The Pacific Fisheries Management Council is forecasting a current adult salmon ocean population of 392,349, a number California managers are using to plan the 2026 ocean salmon season, the Golden State Salmon Association wrote in a Feb. 25, 2026 press release. That uptick is linked directly to a surge in 2025 “jack” returns - the highest jack count since 2011 - and is already shaping expectations for sport and commercial fisheries that may open as early as May 16.

GSSA executive director Vance Staplin tied the forecast to Central Valley hydrology, saying the 2025 jack count “was the highest since 2011” and attributing improved juvenile survival to “very rainy, wet conditions in the Central Valley during 2024” that produced heavy runoff into valley rivers. Staplin added, “We’re cautiously optimistic about what this year’s improved salmon forecast means for a return to a more normal fishing season this year,” and stressed that experts tracking juvenile salmon link survival “primarily on flow conditions in the rivers.”

The Klamath Basin provided one of the clearest local signals of recovery for Humboldt-area interests: CDFW environmental scientist Dan Troxel reported adult Chinook returns in 2025 of roughly 51,400 fish compared with a preseason projection of about 28,600, or approximately 180% of forecast. Troxel credited habitat changes after dam removals on the lower Klamath River, saying, “For those of you who maybe just tangentially followed this dam removal thing … it is a completely different world [for these fish].” The rebound follows an “unprecedented three-year shutdown” of California’s commercial salmon season, highlighting the economic stakes for Humboldt County ports and shore-based businesses.

AI-generated illustration
AI-generated illustration

State management will move next through process: CDFW’s Annual Salmon Information Meeting opened a roughly two-month public process to develop management criteria for the 2026 sport and commercial ocean salmon seasons, and officials have the PFMC abundance figure available as they negotiate rules. The Golden State Salmon Association noted the “state to use quota-based management for 2026 season,” a procedural shift managers must reconcile with basin-level numbers such as the Klamath returns.

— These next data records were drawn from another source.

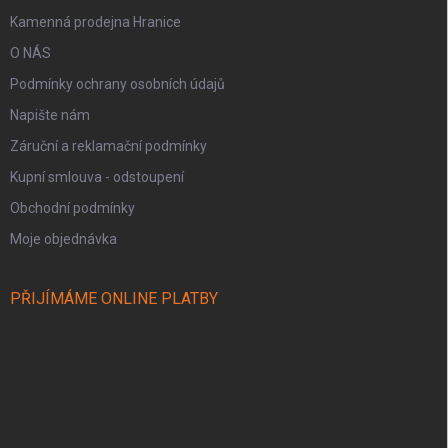
Kamenná prodejna Hranice
O NÁS
Podmínky ochrany osobních údajů
Napište nám
Záruční a reklamační podmínky
Kupní smlouva - odstoupení
Obchodní podmínky
Moje objednávka
PŘIJÍMÁME ONLINE PLATBY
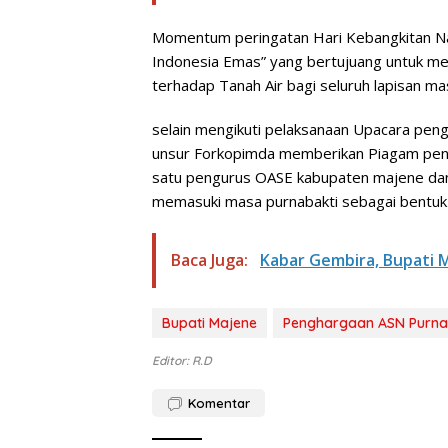
Momentum peringatan Hari Kebangkitan Na
Indonesia Emas” yang bertujuang untuk me
terhadap Tanah Air bagi seluruh lapisan ma
selain mengikuti pelaksanaan Upacara pen
unsur Forkopimda memberikan Piagam peng
satu pengurus OASE kabupaten majene da
memasuki masa purnabakti sebagai bentuk 
Baca Juga:
Kabar Gembira, Bupati 
Bupati Majene
Penghargaan ASN Purna
Editor: R.D
Komentar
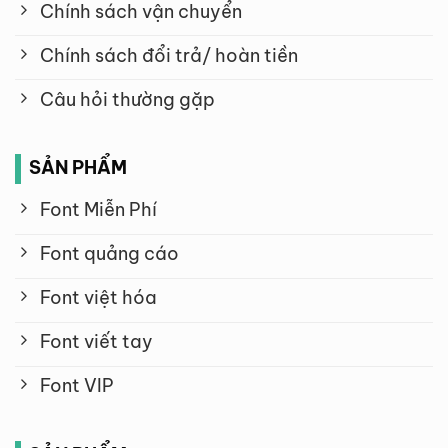
Chính sách vận chuyển
Chính sách đổi trả/ hoàn tiền
Câu hỏi thường gặp
SẢN PHẨM
Font Miễn Phí
Font quảng cáo
Font việt hóa
Font viết tay
Font VIP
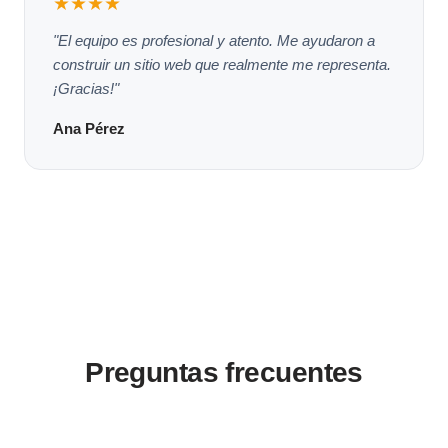
★★★★
"El equipo es profesional y atento. Me ayudaron a
construir un sitio web que realmente me representa.
¡Gracias!"
Ana Pérez
Preguntas frecuentes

Restoration funding is accompanying the biological signals: CDFW’s Fisheries Restoration Grant Program received 53 proposals requesting more than $49 million for 2025, then awarded more than $10 million across 16 projects aimed at removing fish passage barriers, restoring thousands of acres of riparian habitat, improving migration pathways and advancing science-based flow management. CDFW Acting Director Valerie Termini said these grants put the Salmon Strategy into action, and Natural Resources Secretary Wade Crowfoot added the investments will “improve the health of creeks and rivers across the state, which will help salmon survive through climate change.” The state is accepting proposals for 2026 FRGP grants through March 2, 2026.

Data visualization chart

For Humboldt County anglers, processors and coastal communities, the next two months will determine how the PFMC’s 392,349 forecast, the Klamath Basin’s 51,400 returns and quota-based management translate into season dates, quota levels and local openings ahead of the tentative May 16 start. Officials and stakeholders will finalize management criteria during the public process that began after the CDFW meeting.